4.1.3.3. Des spécifications luxueuses empêchant une utilisation efficace.

Même si elle fut reconnue comme une œuvre cartographique remarquable, notamment par son rendu plastique très expressif, la nouvelle carte de France fut rapidement critiquée, au sein même du SGA, pour ses spécifications trop luxueuses. Non seulement celles-ci s’avéraient problématiques dans le contexte financier particulièrement difficile de la réalisation de la carte, mais en plus elles ne permettaient pas de répondre aux besoins des utilisateurs. Dès 1912, la Commission centrale des travaux géographiques reconnut qu’en plus de la lenteur d’exécution et des difficultés de révision introduits par le luxe de la rédaction cartographique, la quantité de détails intégrés pour répondre au maximum de besoins et le nombre de couleurs employées nuisaient en définitive à la lisibilité. Contrairement à ce que supposait Berthaut en 1898, quand il affirmait que les spécifications et techniques de reproduction adoptées plaçaient l’entreprise « dans les meilleures conditions de rapidité et d’économie » et que « la carte [serait] plus lisible pour le public, et par conséquent plus appréciée »1142, cette dernière ne répondait pas à ces objectifs.

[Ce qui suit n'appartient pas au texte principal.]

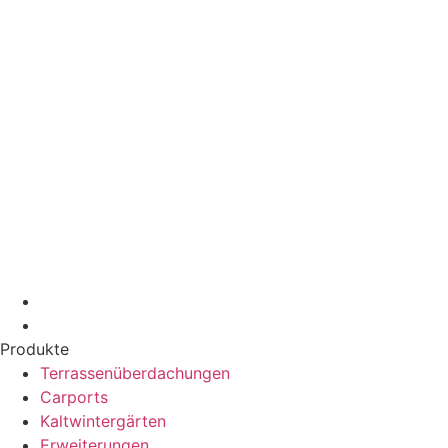
Produkte
Terrassenüberdachungen
Carports
Kaltwintergärten
Erweiterungen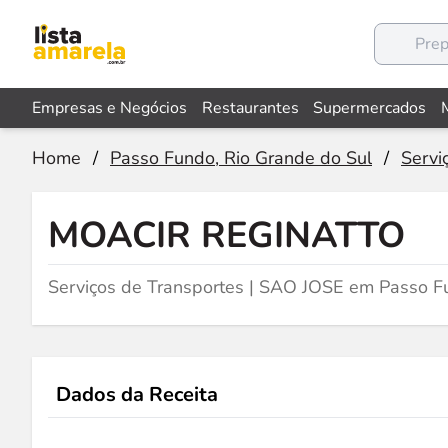
Empresas e Negócios
Restaurantes
Supermercados
Home
/
Passo Fundo, Rio Grande do Sul
/
Servi
MOACIR REGINATTO
Serviços de Transportes | SAO JOSE em Passo F
Dados da Receita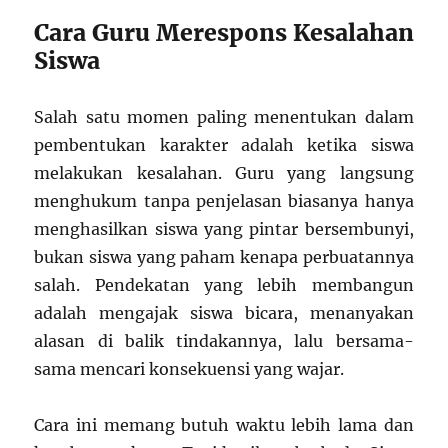
Cara Guru Merespons Kesalahan
Siswa
Salah satu momen paling menentukan dalam
pembentukan karakter adalah ketika siswa
melakukan kesalahan. Guru yang langsung
menghukum tanpa penjelasan biasanya hanya
menghasilkan siswa yang pintar bersembunyi,
bukan siswa yang paham kenapa perbuatannya
salah. Pendekatan yang lebih membangun
adalah mengajak siswa bicara, menanyakan
alasan di balik tindakannya, lalu bersama-
sama mencari konsekuensi yang wajar.
Cara ini memang butuh waktu lebih lama dan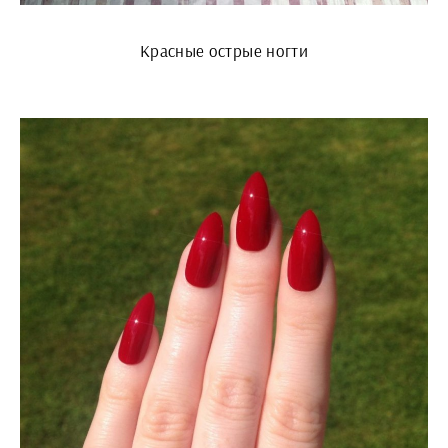
Красные острые ногти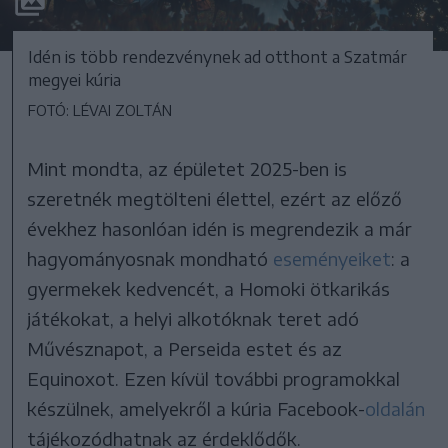
Idén is több rendezvénynek ad otthont a Szatmár
megyei kúria
FOTÓ: LÉVAI ZOLTÁN
Mint mondta, az épületet 2025-ben is
szeretnék megtölteni élettel, ezért az előző
évekhez hasonlóan idén is megrendezik a már
hagyományosnak mondható
eseményeiket
: a
gyermekek kedvencét, a Homoki ötkarikás
játékokat, a helyi alkotóknak teret adó
Művésznapot, a Perseida estet és az
Equinoxot. Ezen kívül további programokkal
készülnek, amelyekről a kúria Facebook-
oldalán
tájékozódhatnak az érdeklődők.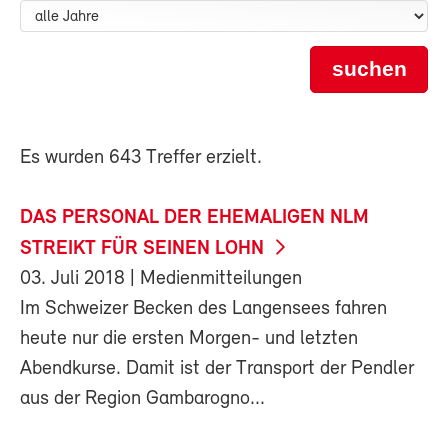
suchen
Es wurden 643 Treffer erzielt.
DAS PERSONAL DER EHEMALIGEN NLM
STREIKT FÜR SEINEN LOHN
03. Juli 2018
| Medienmitteilungen
Im Schweizer Becken des Langensees fahren
heute nur die ersten Morgen- und letzten
Abendkurse. Damit ist der Transport der Pendler
aus der Region Gambarogno...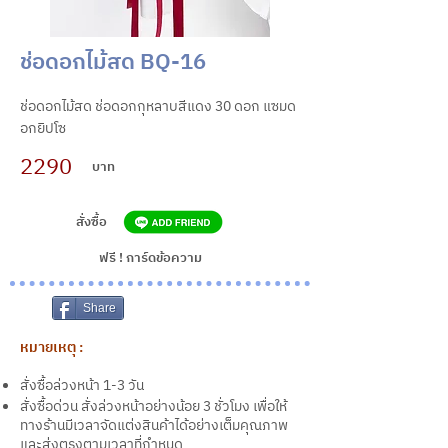
ช่อดอกไม้สด BQ-16
ช่อดอกไม้สด ช่อดอกกุหลาบสีแดง 30 ดอก แซมด
อกยิปโซ
2290
บาท
สั่งซื้อ
ฟรี ! การ์ดข้อความ
Share
หมายเหตุ :
สั่งซื้อล่วงหน้า 1-3 วัน
สั่งซื้อด่วน สั่งล่วงหน้าอย่างน้อย 3 ชั่วโมง เพื่อให้
ทางร้านมีเวลาจัดแต่งสินค้าได้อย่างเต็มคุณภาพ
และส่งตรงตามเวลาที่กำหนด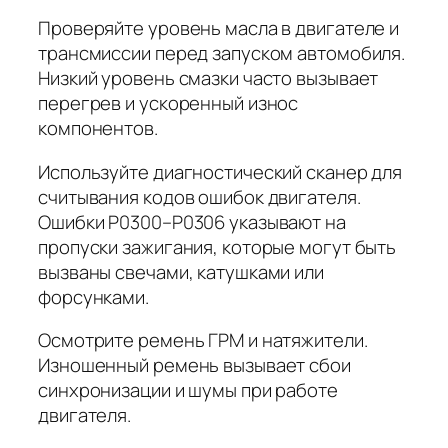
Проверяйте уровень масла в двигателе и
трансмиссии перед запуском автомобиля.
Низкий уровень смазки часто вызывает
перегрев и ускоренный износ
компонентов.
Используйте диагностический сканер для
считывания кодов ошибок двигателя.
Ошибки P0300–P0306 указывают на
пропуски зажигания, которые могут быть
вызваны свечами, катушками или
форсунками.
Осмотрите ремень ГРМ и натяжители.
Изношенный ремень вызывает сбои
синхронизации и шумы при работе
двигателя.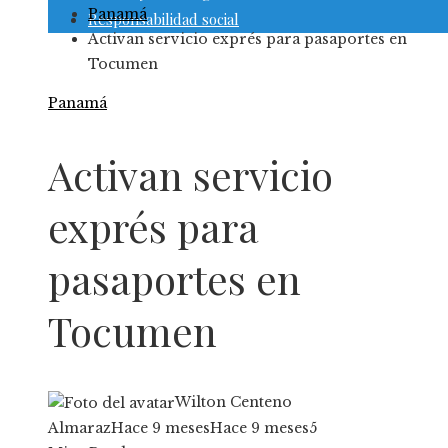
Panamá
Responsabilidad social
Activan servicio exprés para pasaportes en
Tocumen
Panamá
Activan servicio
exprés para
pasaportes en
Tocumen
Wilton Centeno
Almaraz
Hace 9 meses
Hace 9 meses
5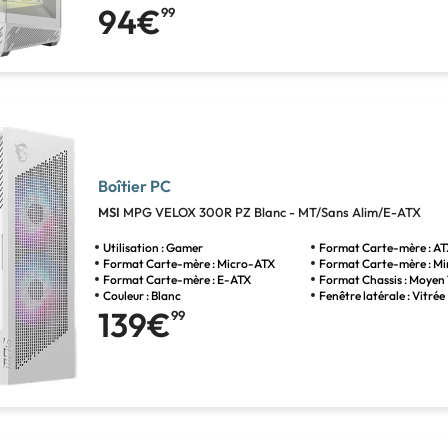
94€
99
Boîtier PC
MSI
MPG VELOX 300R PZ Blanc - MT/Sans Alim/E-ATX
Utilisation : Gamer
Format Carte-mère : A
Format Carte-mère : Micro-ATX
Format Carte-mère : Mi
Format Carte-mère : E-ATX
Format Chassis : Moyen
Couleur : Blanc
Fenêtre latérale : Vitrée
139€
99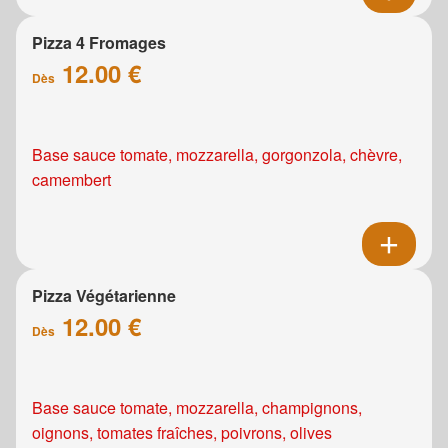
Pizza 4 Fromages
12.00 €
Dès
Base sauce tomate, mozzarella, gorgonzola, chèvre,
camembert
Pizza Végétarienne
12.00 €
Dès
Base sauce tomate, mozzarella, champignons,
oignons, tomates fraîches, poivrons, olives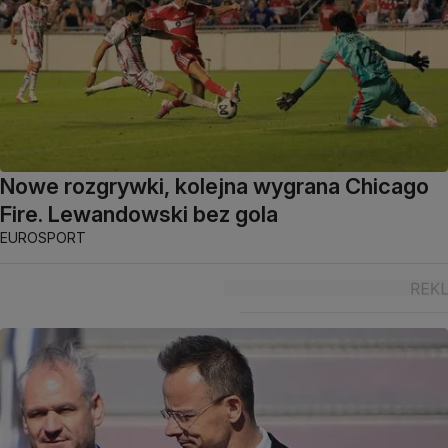
Nowe rozgrywki, kolejna wygrana Chicago
Fire. Lewandowski bez gola
EUROSPORT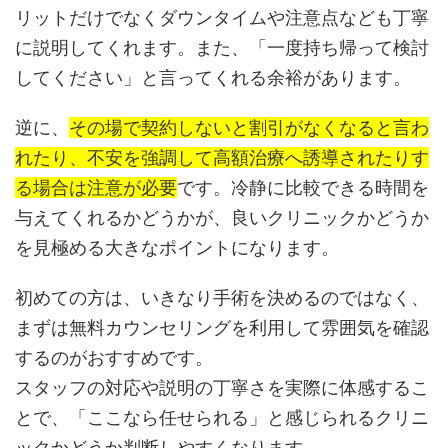
リットだけでなくダウンタイムや注意点なども丁寧
に説明してくれます。また、「一度持ち帰って検討
してください」と言ってくれる余裕があります。
逆に、
その場で契約しないと割引がなくなると言わ
れたり、不安を強調して高額治療へ誘導されたりす
る場合は注意が必要
です。冷静に比較できる時間を
与えてくれるかどうかが、良いクリニックかどうか
を見極める大きなポイントになります。
初めての方は、いきなり手術を決めるのではなく、
まずは無料カウンセリングを利用して雰囲気を確認
するのがおすすめです。
スタッフの対応や説明の丁寧さを実際に体感するこ
とで、「ここなら任せられる」と感じられるクリニ
ックかどうか判断しやすくなります。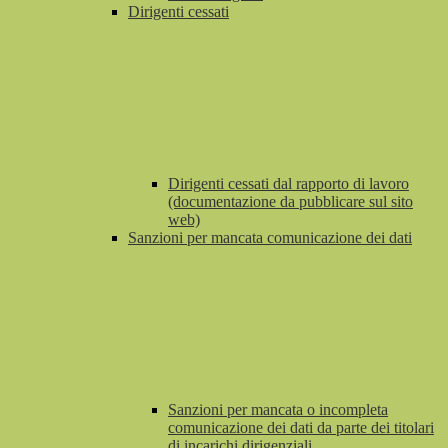
Dirigenti cessati
Dirigenti cessati dal rapporto di lavoro
(documentazione da pubblicare sul sito
web)
Sanzioni per mancata comunicazione dei dati
Sanzioni per mancata o incompleta
comunicazione dei dati da parte dei titolari
di incarichi dirigenziali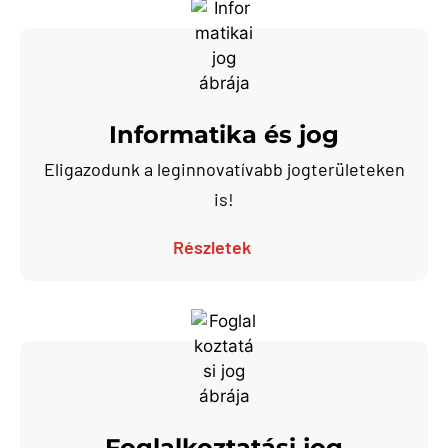
Informatika és jog
Eligazodunk a leginnovatívabb jogterületeken
is!
Részletek
Foglalkoztatási jog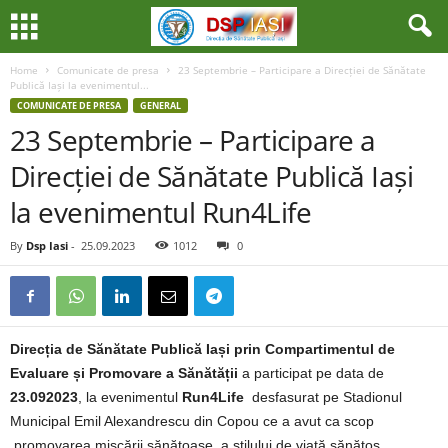
Home
Comunicate de presa
23 Septembrie – Participare a Direcției de Sănătate
Publică Iași la evenimentul...
COMUNICATE DE PRESA
GENERAL
23 Septembrie – Participare a
Direcției de Sănătate Publică Iași
la evenimentul Run4Life
By
Dsp Iasi
-
25.09.2023
1012
0
Direcția de Sănătate Publică Iași prin Compartimentul de
Evaluare și Promovare a Sănătății
a participat pe data de
23.092023
, la evenimentul
Run4Life
desfasurat pe Stadionul
Municipal Emil Alexandrescu din Copou ce a avut ca scop
promovarea mișcării sănătoase, a stilului de viață sănătos.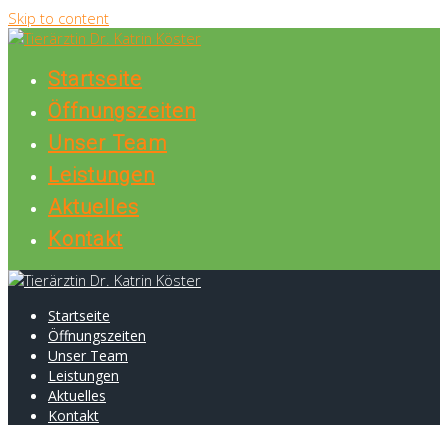
Skip to content
Startseite
Öffnungszeiten
Unser Team
Leistungen
Aktuelles
Kontakt
Startseite
Öffnungszeiten
Unser Team
Leistungen
Aktuelles
Kontakt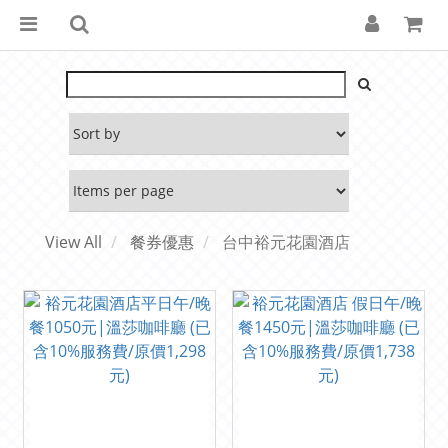
View All
餐券優惠
台中裕元花園酒店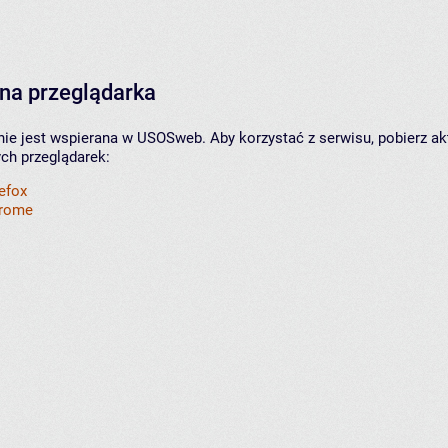
na przeglądarka
nie jest wspierana w USOSweb. Aby korzystać z serwisu, pobierz ak
ych przeglądarek:
refox
hrome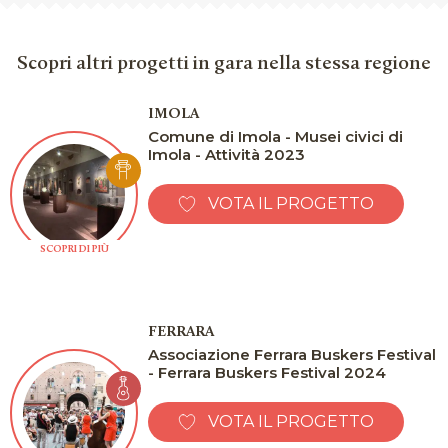
Scopri altri progetti in gara nella stessa regione
IMOLA
Comune di Imola - Musei civici di
Imola - Attività 2023
VOTA IL PROGETTO
SCOPRI DI PIÙ
FERRARA
Associazione Ferrara Buskers Festival
- Ferrara Buskers Festival 2024
VOTA IL PROGETTO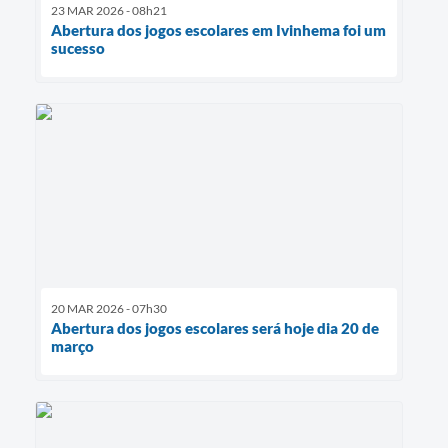
23 MAR 2026 - 08h21
Abertura dos jogos escolares em Ivinhema foi um
sucesso
20 MAR 2026 - 07h30
Abertura dos jogos escolares será hoje dia 20 de
março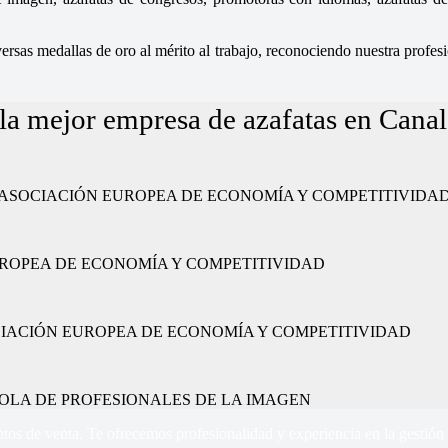
sas medallas de oro al mérito al trabajo, reconociendo nuestra profesio
a mejor empresa de azafatas en Canal
ajo” por la ASOCIACIÓN EUROPEA DE ECONOMÍA Y COMPETITIVIDA
CIÓN EUROPEA DE ECONOMÍA Y COMPETITIVIDAD
or la ASOCIACIÓN EUROPEA DE ECONOMÍA Y COMPETITIVIDAD
 ESPAÑOLA DE PROFESIONALES DE LA IMAGEN
tos de venta, Te ofrecemos profesionalidad y experiencia en la gestión 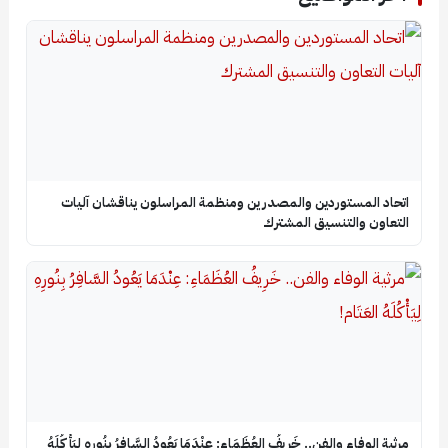
اتحاد المستوردين والمصدرين ومنظمة المراسلون يناقشان آليات
التعاون والتنسيق المشترك
​مرثية الوفاء والفن.. خَرِيفُ العُظَمَاءِ: عِنْدَمَا يَعُودُ السَّافِرُ بِنُورِهِ لِيَأْكُلَهُ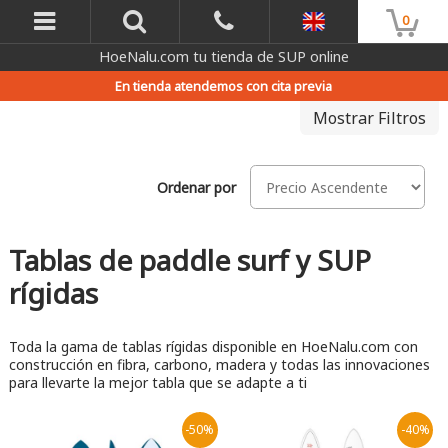
0
HoeNalu.com tu tienda de SUP online
En tienda atendemos con cita previa
Mostrar Filtros
Ordenar por
Tablas de paddle surf y SUP
rígidas
Toda la gama de tablas rígidas disponible en HoeNalu.com con
construcción en fibra, carbono, madera y todas las innovaciones
para llevarte la mejor tabla que se adapte a ti
-50%
-40%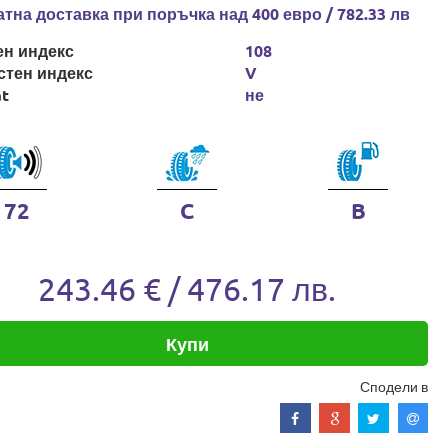
тна доставка при поръчка над 400 евро / 782.33 лв
ен индекс
108
стен индекс
V
at
не
72
C
B
243.46 € / 476.17 лв.
Купи
Сподели в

Bien que son point de vue partisan d’une réforme de la carte soit à considérer avec précaution, l’ouvrage consacré par le SGA à la Nouvelle carte de France en 1923 donnait une présentation très claire des problèmes posés par le type 1900 :

‘« C’est une carte de luxe qui ne répond pas aux conditions de rapidité d’exécution et d’économie qui s’imposent. Sa préparation exige beaucoup trop de temps et comporte des frais exagérés.  […] D’ailleurs, l’expérience a montré que la recherche de la perfection en cartographie, par l’abondance et la variété des détails représentés, par l’augmentation du nombre des couleurs, est dans une certaine mesure illusoire. Une carte d’intérêt général ne peut satisfaire à tous les besoins particuliers ; elle ne peut remplacer certaines cartes spéciales, ni des schémas, des guides, des croquis, des notices statistiques, etc… Elle doit seulement comporter certains éléments de base généraux et avant tous les éléments topographiques du terrain. […] Si l’impression d’une carte nécessite un nombre important de tirages et si les planches servant à l’impression sont trop nombreuses et trop chargées, on conçoit que l’opération de la tenue à jour puisse devenir inextricable. Or, les indications planimétriques d’une carte ne présentent de valeur qu’autant que la révision en est relativement récente. »1143

Dans les années cinquante, Georges Alinhac considérait que le type 1900 avait « péché par excès de qualités et dépassé son objet en cherchant à l’atteindre trop bien »1144. Je considère plutôt qu’il s’était « étranglé » entre des ambitions contradictoires, d’une part la volonté d’universalisme et de prestige héritée de la conception fixiste, d’autre part la volonté d’utilité pratique imposée par l’essor de la conception utilitariste. La nouvelle carte s’avérait particulièrement « mal née », dans le sens où elle donnait une représentation luxueuse du territoire au moment même où s’imposait le besoin d’une représentation simple et efficace et où se compliquait la situation financière du SGA. A mes yeux, la carte de France type 1900 constitue indéniablement une œuvre de transition, entre l’adoption de nouvelles techniques dans un cadre théorique encore insuffisamment stabilisé qui avait motivé leur développement, et leur généralisation dans l’immédiat après-guerre au sein d’une double ambition scientifique et industrielle.

Notes
1142.

BERTHAUT Colonel. La Carte de France. T.2. Op. cit., p. 344.

1143.

La Nouvelle carte de France. Op. cit., p. 102-103.

1144.

ALINHAC Georges. Cartographie ancienne et moderne. T.2. Op. cit., p. 60.